Anywho, since the mid 1970s, centrists insisted that Democrats should act more like Republicans. Both Senators have certainly taken that strategy to heart. This isn't simply a personal character defect, it's what centrism is and always has been.
Footnote: I've been resisting the temptation to abbreviate “Sinema and Manchin" to “S&M." The community doesn't need that grief. Tardy amendment: Remember when they denied the term “neoliberal" meant anything?
In retrospect, the FAIR article that I had originally linked to does not support my point as directly as I had remembered, but it links to ones that do (this one in particular). But the one I linked to is much funnier and proves that PBS appreciates the power of advertising dollars to express approval or disapproval.
5) As Politico had noted “Joe Manchin is to Biden's White House what Joe Lieberman was to Obama's." Lieberman, once a longtime Democrat, was such a centrist turncoat that he had endorsed John McCain over Barack Obama in 2008 and even went so far as to speak against Obama at the Republican National Convention that year. He's also the main reason Obamacare lost the public option.

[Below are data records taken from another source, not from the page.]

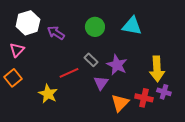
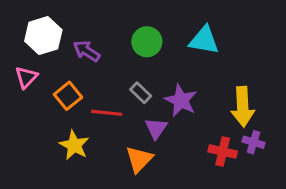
red line: (69, 73) -> (107, 113), turned 30
orange square: (13, 78) -> (68, 96), moved
orange triangle: (120, 103) -> (139, 159), moved

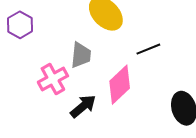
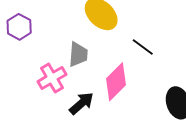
black line: (148, 49) -> (143, 47), turned 60

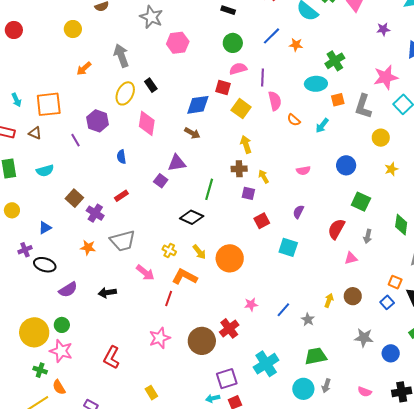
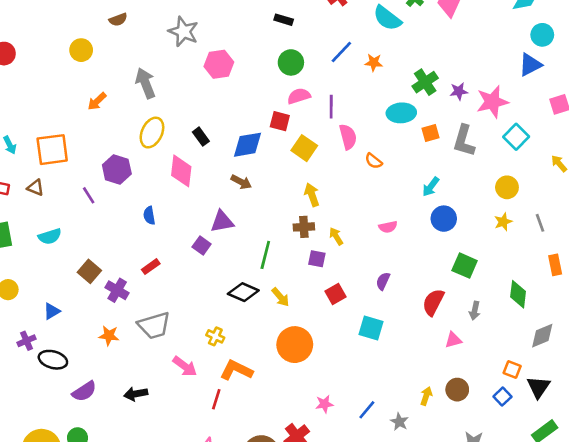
purple star: (383, 29) -> (459, 91), moved
black rectangle: (151, 85) -> (201, 137), moved
cyan arrow: (322, 126) -> (431, 187), moved
yellow circle: (381, 138) -> (507, 187), moved
yellow arrow: (199, 252) -> (281, 297), moved

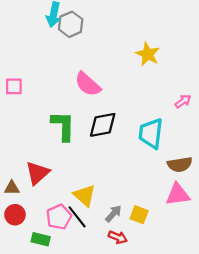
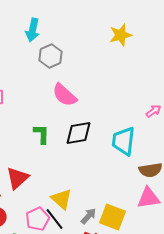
gray hexagon: (71, 24) -> (51, 56), moved
yellow star: (148, 54) -> (121, 35), moved, turned 30
green L-shape: (63, 126) -> (42, 134), size x0.7
yellow square: (139, 215) -> (113, 217), size x1.5

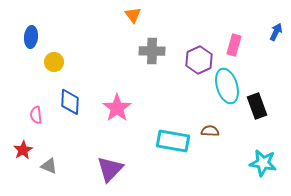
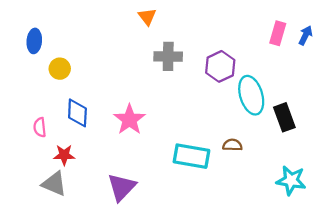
pink rectangle: (234, 45) -> (278, 33), moved
red star: (23, 150) -> (64, 155), moved, turned 30
gray triangle: (49, 166) -> (54, 184), size x1.4

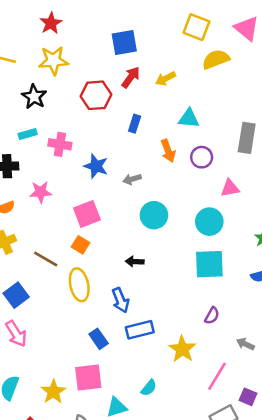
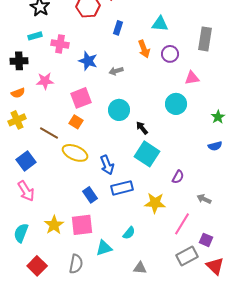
cyan circle: (154, 215) -> (119, 110), moved
black arrow: (135, 262) -> (142, 128), moved, turned 48
cyan square: (209, 264) -> (147, 154), moved, turned 35
yellow ellipse: (79, 285) -> (75, 153), turned -55
yellow star: (182, 349) -> (155, 203), turned -30
yellow star: (53, 392) -> (54, 225), moved

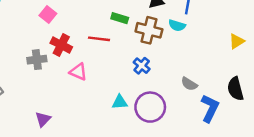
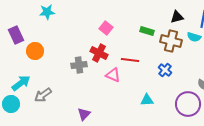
pink square: (48, 14) -> (106, 28), moved
red line: (99, 39) -> (130, 60), moved
purple circle: (150, 107) -> (188, 104), moved

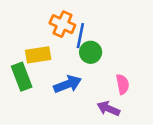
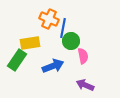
green rectangle: (22, 77) -> (17, 60), turned 55
pink semicircle: (123, 84) -> (83, 56), moved

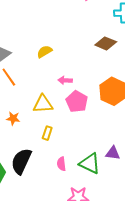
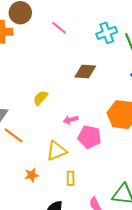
brown diamond: (106, 43) -> (85, 71), moved

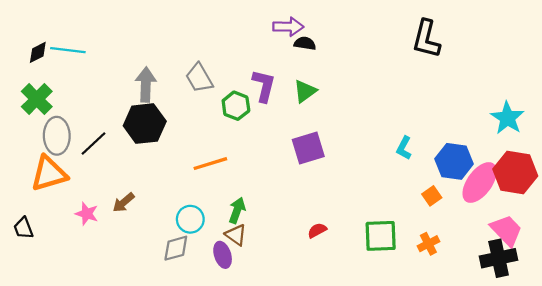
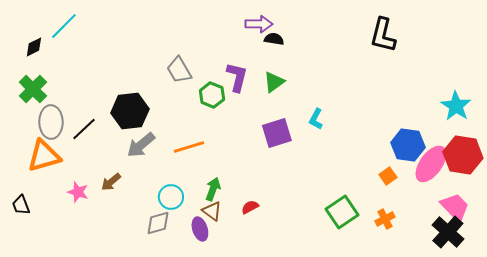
cyan line: (68, 50) -> (64, 26), moved, turned -52
gray arrow: (146, 85) -> (141, 145), moved, turned -132
cyan L-shape: (404, 148) -> (316, 119), moved
red semicircle: (317, 230) -> (250, 207), moved
green square: (381, 236) -> (342, 212), turned -32
black cross: (499, 258) -> (448, 232), turned -36

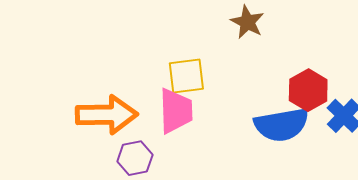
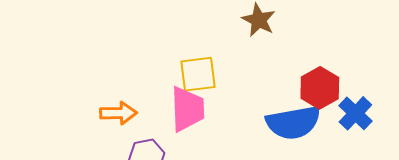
orange arrow: (107, 115) -> (118, 113), size x0.6

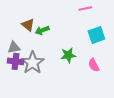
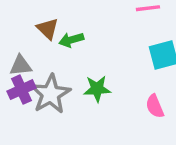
green star: (68, 55) -> (97, 89), moved
purple cross: (15, 61) -> (22, 90), turned -35

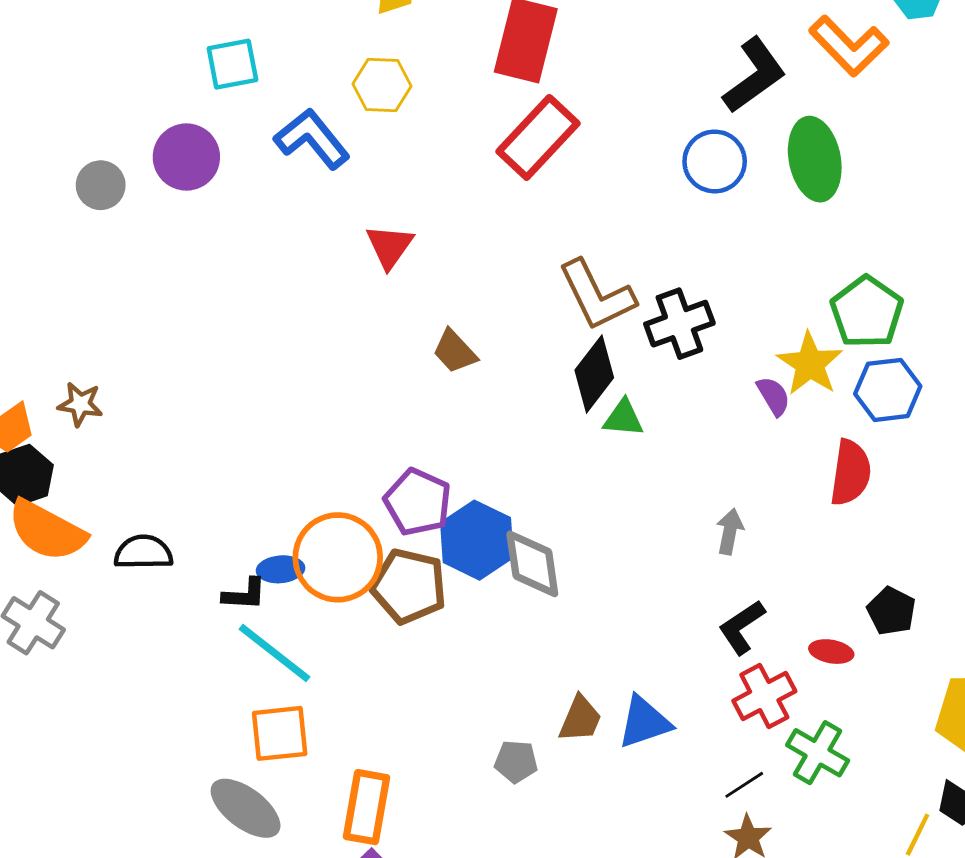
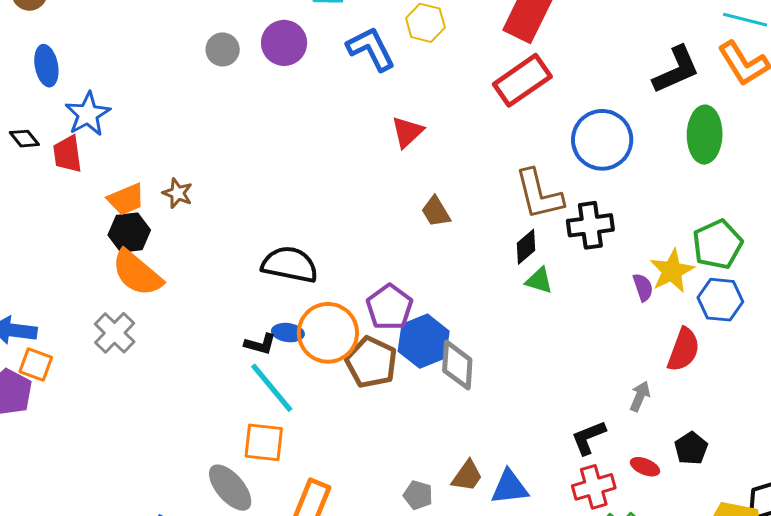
blue circle: (715, 161) -> (602, 140), moved, size x1.4
black diamond: (594, 374) -> (526, 247), size x0.7
gray arrow: (730, 531) -> (640, 396), moved
black semicircle: (143, 552) -> (290, 265), moved, size x1.4

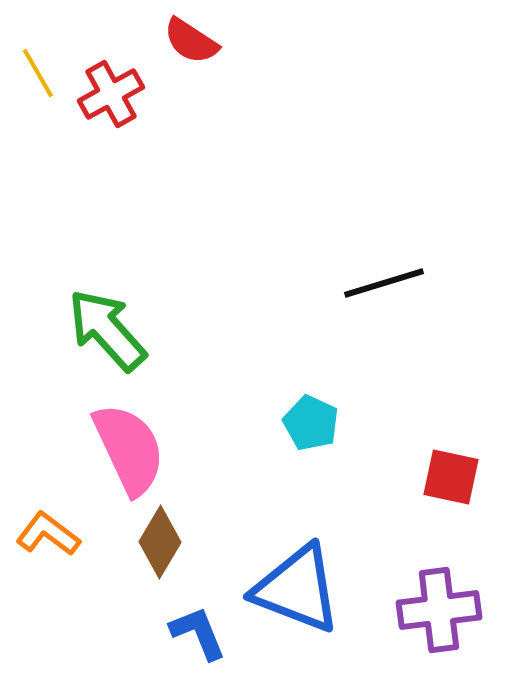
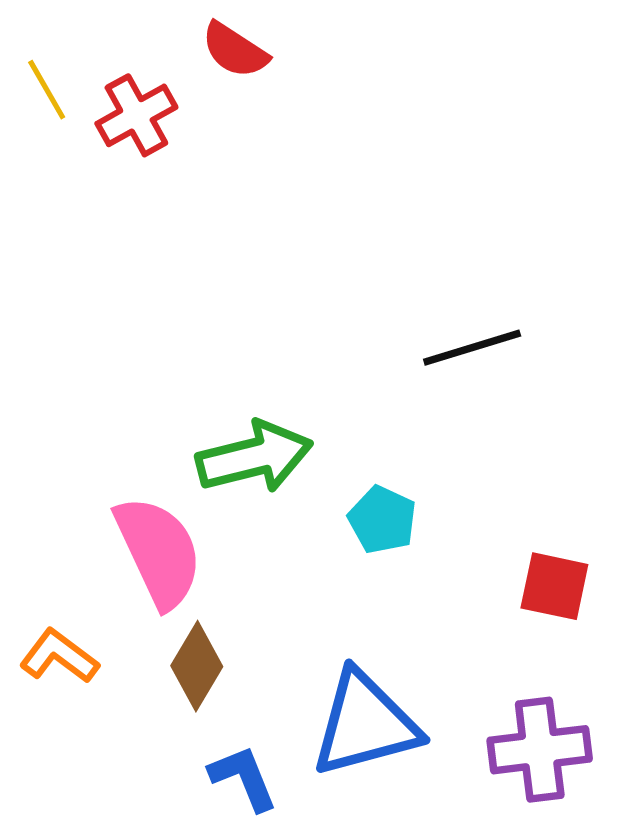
green arrow: (107, 330) -> (254, 457), moved, turned 118
blue triangle: (297, 589) -> (365, 724), turned -36

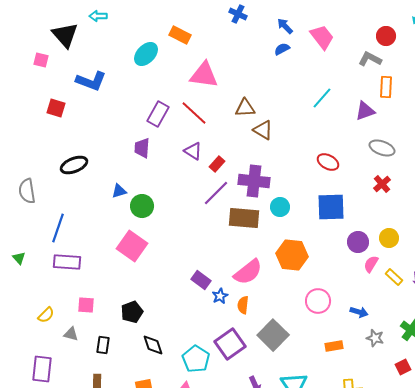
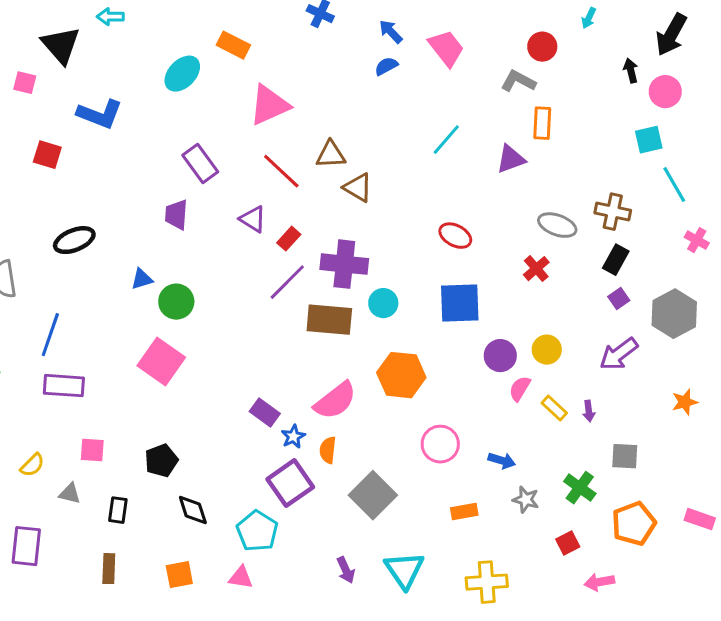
pink triangle: (204, 75) -> (269, 105), turned -32
red line: (194, 113) -> (281, 171), moved
purple rectangle: (158, 114) -> (200, 164), turned -65
gray ellipse: (382, 148) -> (557, 225), moved
purple square: (230, 344) -> (290, 483), moved

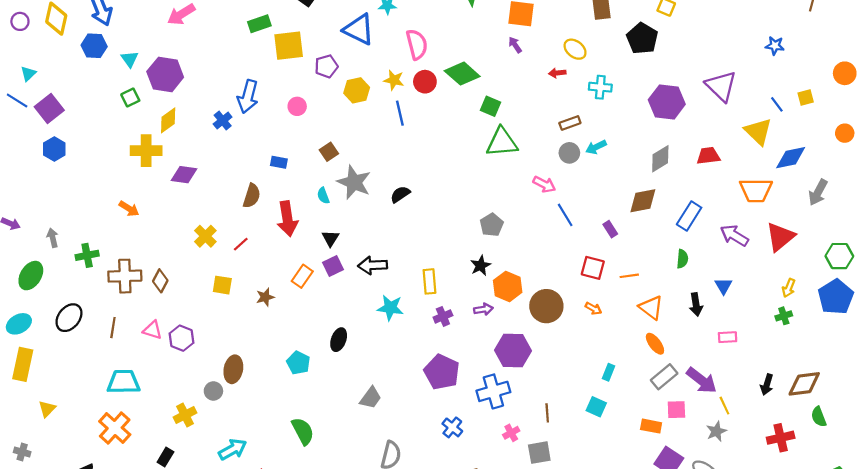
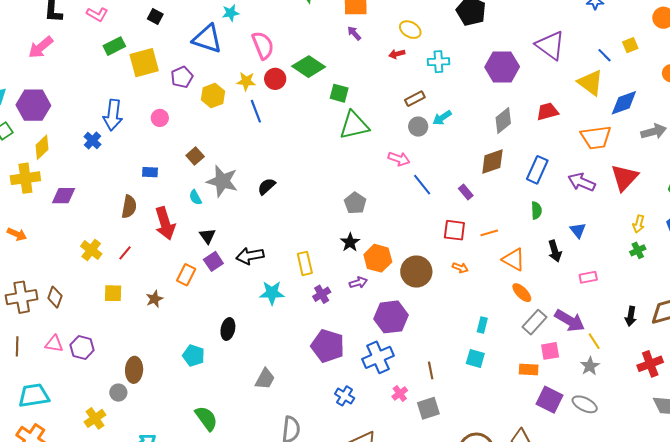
gray arrow: (818, 192) -> (654, 132), turned -125

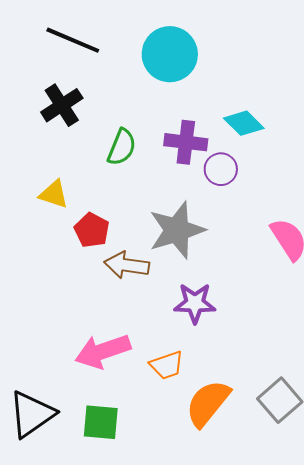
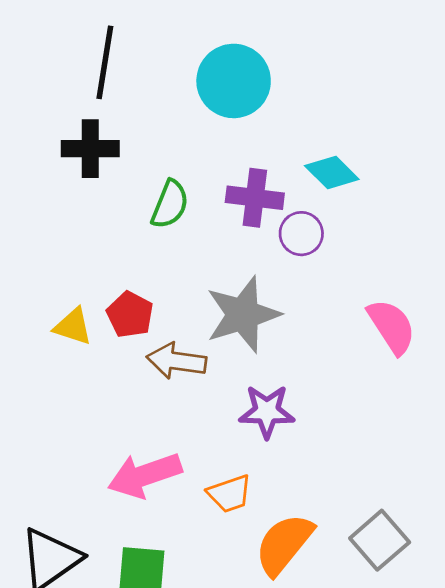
black line: (73, 40) -> (105, 62), turned 76
black cross: (62, 105) -> (90, 149), turned 33
yellow triangle: (54, 194) -> (73, 326), moved

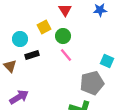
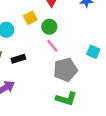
black rectangle: (32, 55) -> (18, 59), moved
gray pentagon: (92, 83) -> (65, 70), moved

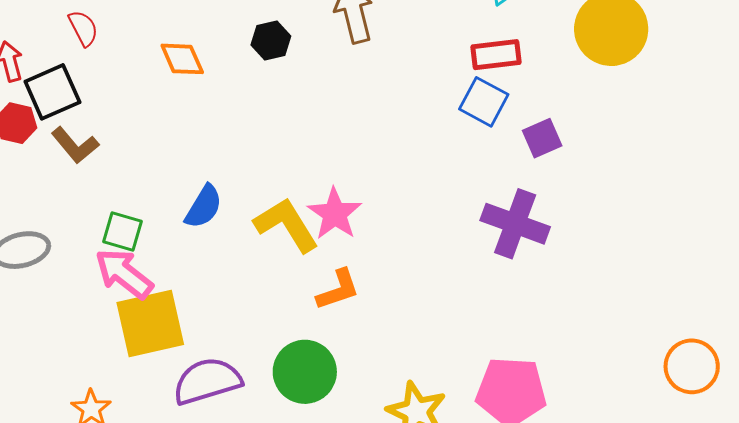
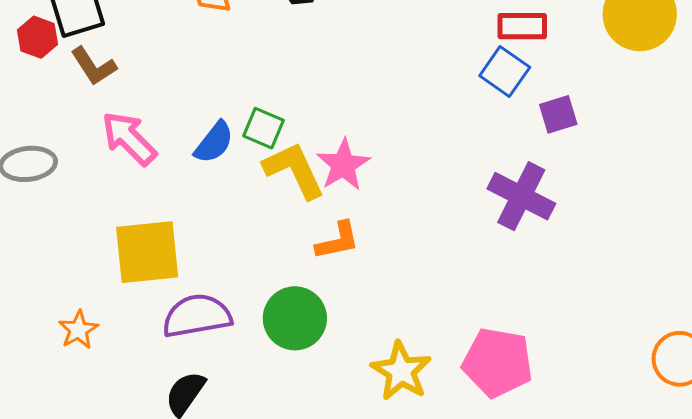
green square: (122, 232) -> (264, 128), moved
pink arrow: (124, 274) -> (129, 138), moved

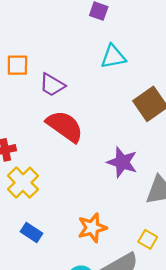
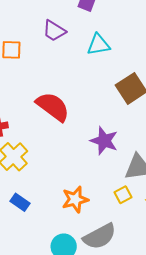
purple trapezoid: (52, 85) -> (54, 31), moved
yellow square: (148, 239) -> (123, 195), moved, turned 30

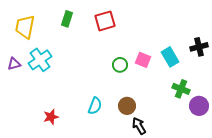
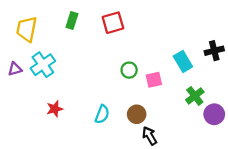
pink square: (143, 60) -> (154, 80), moved, turned -35
green cross: (181, 89) -> (195, 96), turned 30
red star: (51, 117) -> (55, 109), moved

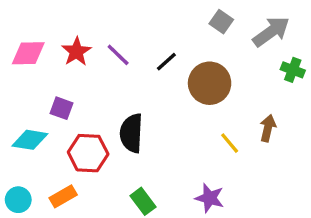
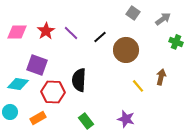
gray arrow: (271, 32) -> (163, 19), size x0.7
purple square: (61, 108) -> (37, 65), size x1.5
cyan circle: (18, 200) -> (10, 112), moved

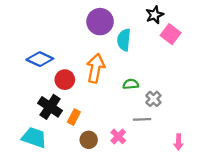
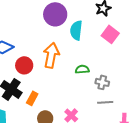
pink square: (171, 34) -> (110, 34), moved
gray cross: (153, 99) -> (102, 82), turned -32
gray line: (142, 119) -> (105, 102), moved

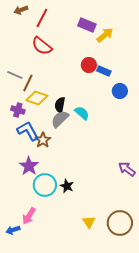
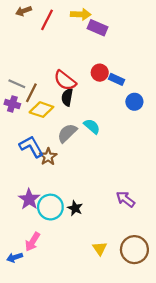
yellow arrow: (105, 35) -> (81, 14), moved, turned 42
red semicircle: (42, 46) -> (65, 80), moved
black semicircle: (60, 105) -> (67, 97), moved
purple cross: (18, 110) -> (12, 104), moved
purple star: (29, 166) -> (29, 199), moved
purple arrow: (127, 169) -> (125, 199), moved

Of course, Lieberman was hardly the only “moderate Democrat" who had undermined Obama.
I'd like to highlight just how doomed centrist politics looked at this point. After winning 2008 nomination, Obama snubbed the Democratic Leadership Council (DNC) that Bill Clinton, Al Gore, and Joe Biden had helped found. Both Obama's campaign and the DNC were headquartered in Chicago and the DNC had invited Obama to their convention. Instead, he chose to shoot some hoops and get a haircut only three blocks away! Then Joe Lieberman pulled all of his aforementioned nonsense and Democrats' anger at him was palpable. In 2011, the DNC closed its doors for good. Good riddance.
A lot of the optimism of the early Obama years was tied to the impression that centrism was finally dying. Centrists were exposed as pro-war and anti-labor, and nearly everyone had had enough of them. Alas, on top of moderates' obstruction, Obama proved to be something of a centrist himself. Gaslighting by and for politicians continued, but gaslighting by and for moderates had stopped. At least it did until 2016.
6) I'm not exactly Joe Biden's biggest fan, but his speech was a step in the right direction and it deserves at least a golf clap. And if you're protective of Joe and therefore offended by my words, try to remember that your bipartisan tastemakers think he went too far. Get mad at them instead of me.